La cronaca terribile di questi tristissimi giorni, chi come me ha subito, lutti e terrore, non può fare a meno di ricordare che l’Italia subì una guerra con conseguenze tragiche a livello di esseri umani e disastrosa per le perdite di case, fabbriche perfino tantissimi monumenti storici.
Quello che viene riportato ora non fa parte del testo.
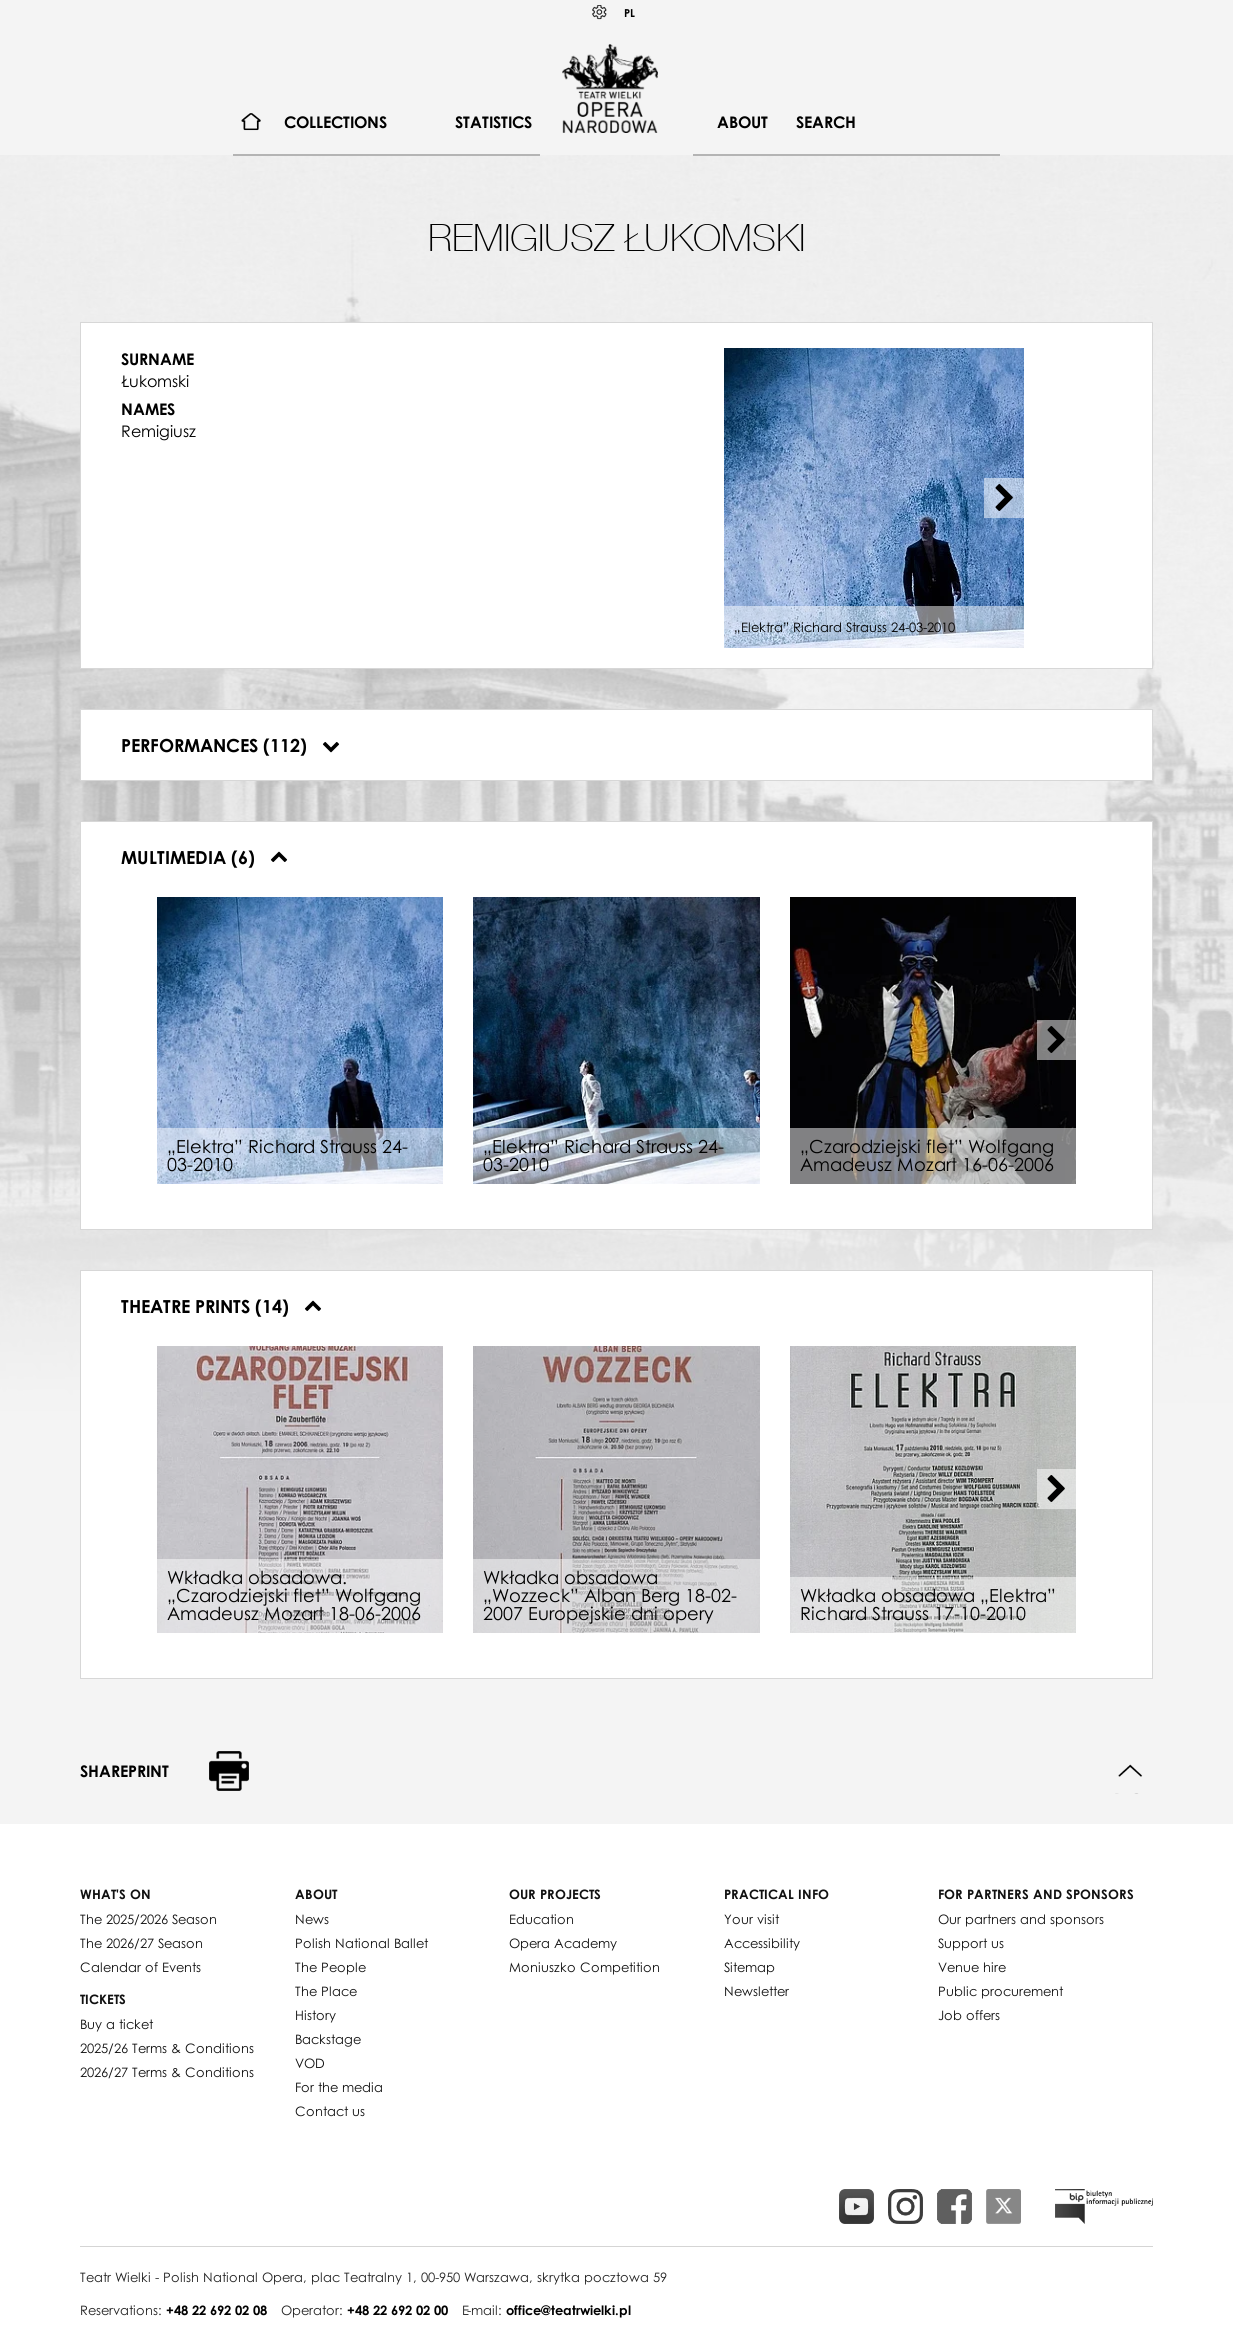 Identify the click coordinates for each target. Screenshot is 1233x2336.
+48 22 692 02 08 (216, 2310)
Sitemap (749, 1967)
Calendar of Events (140, 1967)
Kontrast (600, 12)
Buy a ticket (116, 2024)
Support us (971, 1943)
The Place (326, 1991)
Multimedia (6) (204, 857)
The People (330, 1967)
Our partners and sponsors (1021, 1919)
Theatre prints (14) (221, 1306)
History (315, 2015)
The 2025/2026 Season (148, 1919)
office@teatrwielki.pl (568, 2310)
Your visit (751, 1919)
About (742, 122)
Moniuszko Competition (584, 1967)
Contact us (330, 2111)
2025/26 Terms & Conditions (167, 2048)
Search (826, 122)
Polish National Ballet (361, 1943)
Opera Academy (563, 1943)
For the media (339, 2087)
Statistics (493, 122)
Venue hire (972, 1967)
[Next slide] (1004, 498)
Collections (335, 122)
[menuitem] (251, 122)
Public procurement (1000, 1991)
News (312, 1919)
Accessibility (762, 1943)
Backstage (328, 2039)
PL (629, 12)
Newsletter (756, 1991)
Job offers (969, 2015)
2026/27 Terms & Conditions (167, 2072)
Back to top (1130, 1771)
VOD (310, 2063)
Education (541, 1919)
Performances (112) (230, 745)
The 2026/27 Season (141, 1943)
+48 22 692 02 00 (397, 2310) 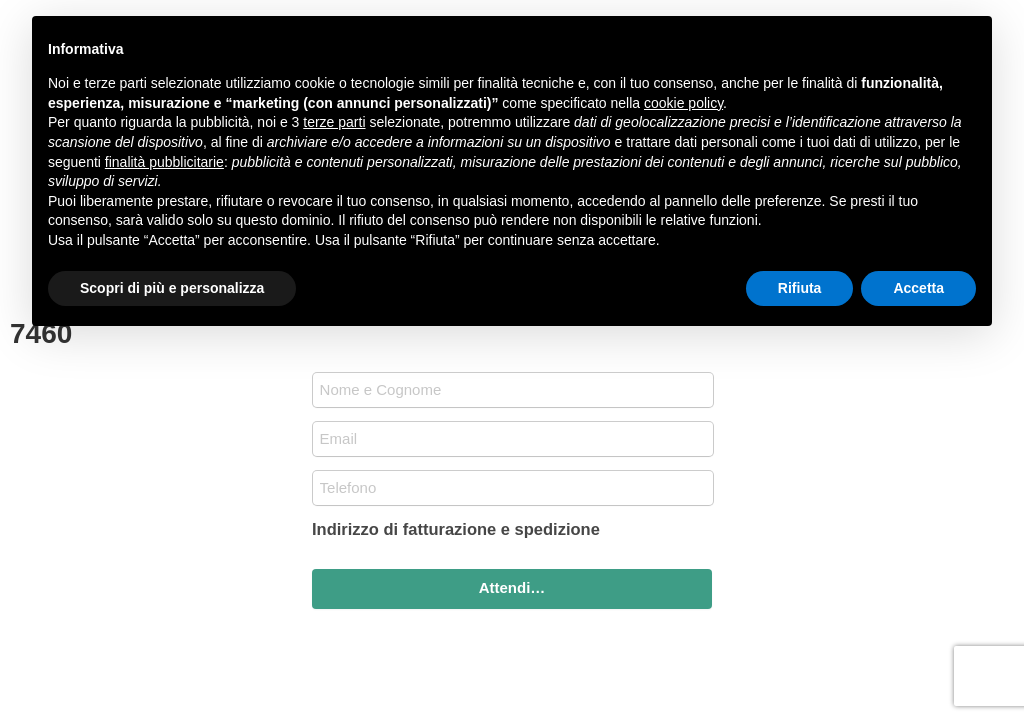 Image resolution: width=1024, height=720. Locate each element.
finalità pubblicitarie (164, 162)
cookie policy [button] (683, 103)
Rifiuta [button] (800, 288)
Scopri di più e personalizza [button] (172, 288)
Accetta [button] (918, 288)
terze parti (334, 122) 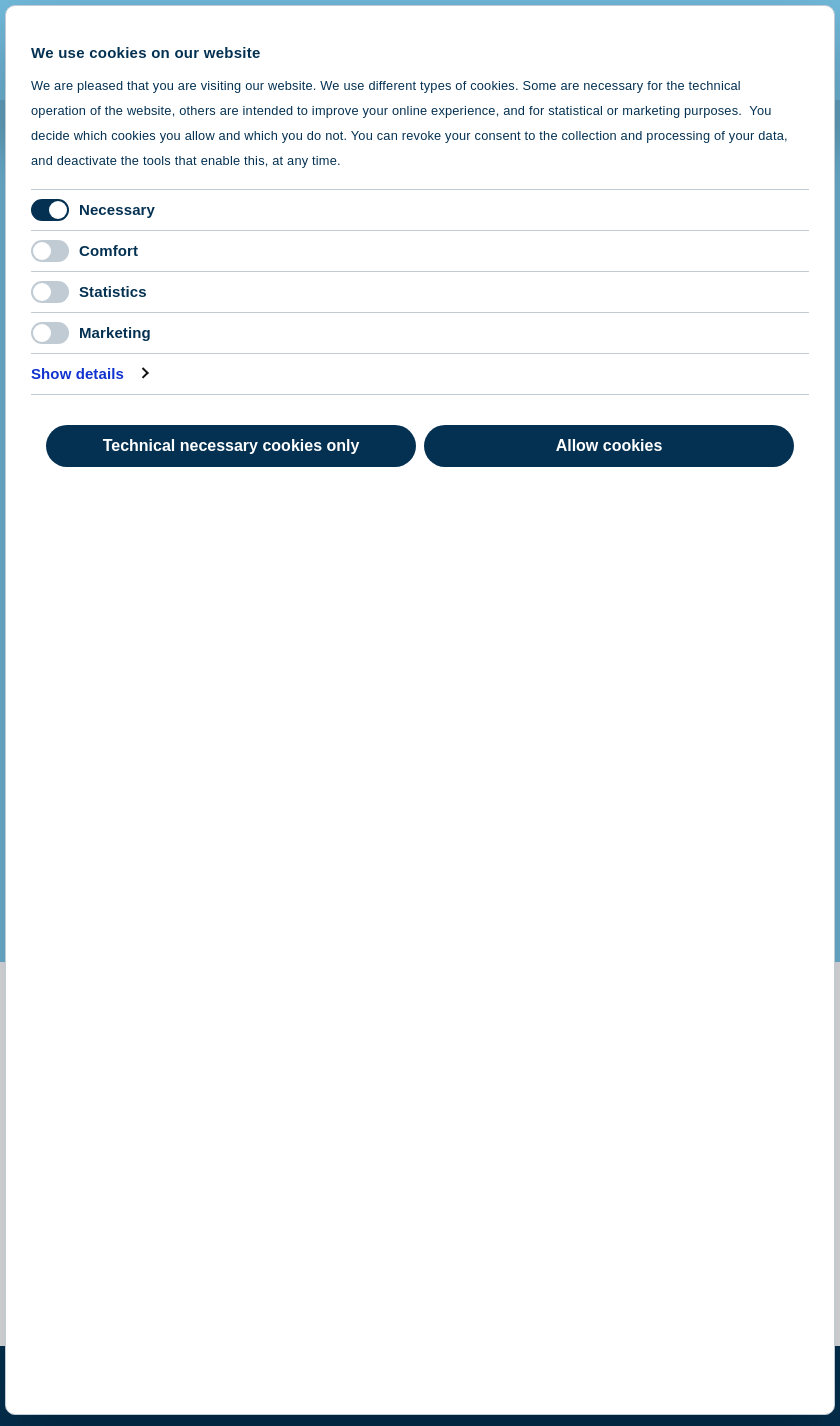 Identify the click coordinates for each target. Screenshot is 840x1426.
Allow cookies (609, 445)
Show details (77, 373)
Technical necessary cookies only (231, 445) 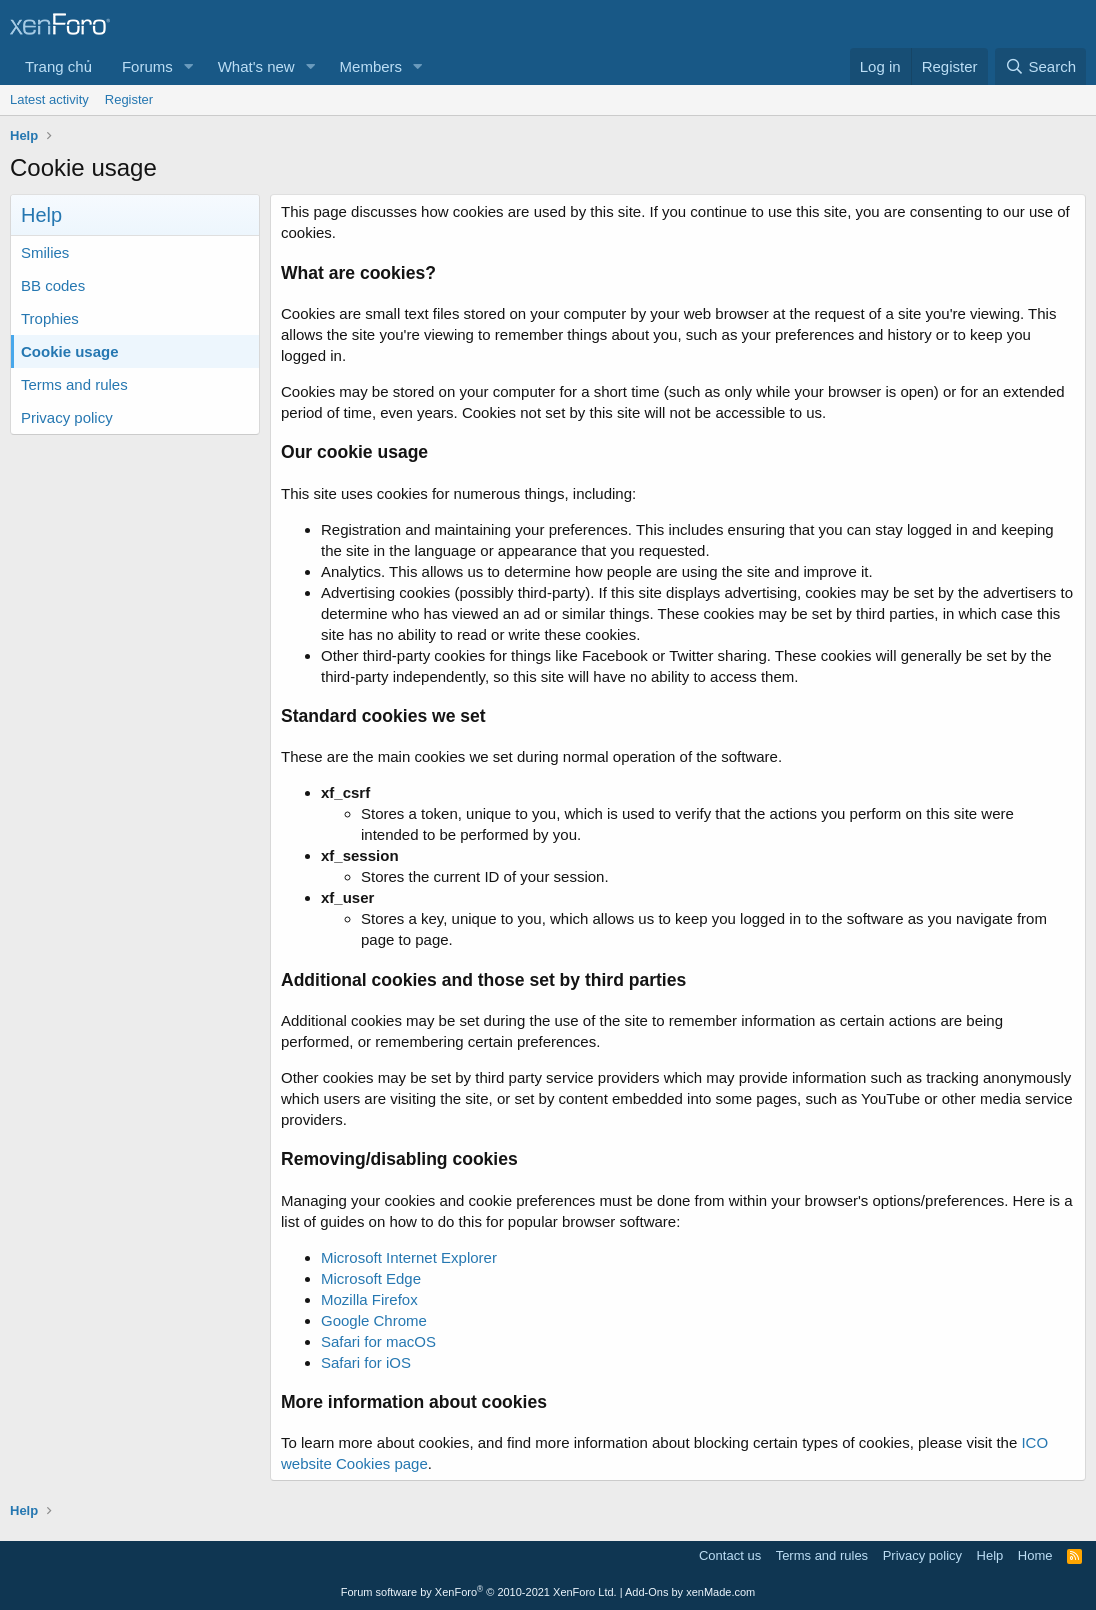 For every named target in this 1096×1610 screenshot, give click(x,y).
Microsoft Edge (371, 1278)
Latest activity (49, 99)
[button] (189, 66)
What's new (256, 66)
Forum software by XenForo (479, 1592)
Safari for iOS (366, 1362)
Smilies (45, 252)
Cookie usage (70, 351)
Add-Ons (646, 1592)
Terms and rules (74, 384)
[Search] (1040, 66)
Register (129, 99)
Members (371, 66)
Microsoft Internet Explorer (409, 1257)
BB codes (53, 285)
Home (1035, 1555)
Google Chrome (374, 1320)
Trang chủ (58, 66)
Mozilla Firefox (369, 1299)
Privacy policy (67, 417)
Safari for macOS (378, 1341)
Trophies (50, 318)
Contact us (730, 1555)
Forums (147, 66)
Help (990, 1555)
Argenta rasa al suolo come Pontelagoscuro, Ferrara Portomaggiore e tanti altri paesi, borghi ferraresi feriti gravemente dai bombardamenti.

Ora, un altro criminale dittatore, ha scatenato un terribile conflitto non lontano da noi. Quando finirà questa ennesima follia?

 Coraggio Ucraina! Maurizio Musacchi

‘NA MATÌNA DAL “44 *

Di Alberto Ridolfi.

Quand à sunà l’alàram, cmè tant vòlt,

tùti fóra da scòla, sal Listóƞ ;

po’ sù par Saƞ Rumàƞ, Piàza Travàj

mó piàƞ pianìƞ, cuntént par l’ucaśióƞ

ad far du pass, in clà bèla matìna.

Ma chì ‘sta vòlta, coƞ ‘na graƞ rùza cùpa,

tant aeroplàƞ iƞ ziél e po’ l’scuƞquàs. 

Artupà sòta ‘n vòlt, còƞ j òć iƞspulvracià,

‘n udór ad fum e, insiém , saƞgh e calzìna,

am sóƞ truvà con uƞ ché l’am tgnuséva,

Ancòna forse, mò al nóm an al sò più,

ch’al stava dentr’al Ghétt e ch’al gniśéva,

a tór la mzèla da mié zio furnàr.

“Ti métat zó, ch’at stà più riparà”.

E intànt ché al dìś acsì l’am càsaca adòs

con di straƞgùj e un trèmit dapartùt

ché l’è durà pr’uƞ póch, po’ l’è finì.

Quàn ché i m’à tirà su, tut spórch ad saƞgv,

i cardéa ch’al fus mié, che mi a fus frì.

La frìda mi agh l’ò sémpar, mò int la mént;

parché mi spés, iƞcóra, dop tant ann,

am śmìsi ad not col trèmit su la schìna.

E péns ché quél ch’à sóƞ ch’a sóƞ dvantà, 

al dév àƞch a cl’Ebrèj ch’l’è mort acsì,

in clà matìna ad sól, adòs a mì,

dand la sò vìta par salvàr la mié.

*Gennaio 1995 – Cinquantenario dell’Olocausto.

UNA MATTINA DEL “44

Di Alberto Ridolfi

Quando suonò l’allarme, come tante volte,/tutti fuori da scuola, verso il “Listone”*;/poi su per San Romano* e Piazza Travaglio*/ma pian piano, contenti per l’occasione/di far due passi in quella bella mattina./Ma stavolta, con una gran ronzio cupo/tanti areoplani in cielo e poi lo sconquasso./Raggomitolato sotto un portico, con gli occhi impolverati,/ un odore di fumo, insieme di sangue e calcina, /mi son ritrovato con una persona che mi conosceva./ Ancona forse, ma il nome non ricordo più, abitava nel Ghetto e veniva, a comprare la “zmèla”* da mio zio fornaio. “Tu mettiti giù, che starai più al riparo”./ Intanto che diceva così, mi cadde addosso, con dei singulti e tremando dappertutto, durò poco, poi tutto finì./Quando mi alzarono, sporco di sangue,/ credevano fosse il mio, che fossi ferito./ La ferita io l’ho sempre in mente;/perché, spesso, ancora dopo tanti anni,/ mi sveglio di notte col tremito sulla schiena./ Penso che quel che sono, e sono diventato, /lo devo a quell’Ebreo ch’è morto così, /in quel mattino addosso a me, /donando la sua vita per salvare la mia. 

Varie note per i non ferraresi. “Listone”- Oggi Piazza Trento Trieste.

Luoghi storici San Romano di negozi o mercati Piazza Travaglio.

“La zmèla” era l’impasto per il pane azzimo ebraico, senza lievito.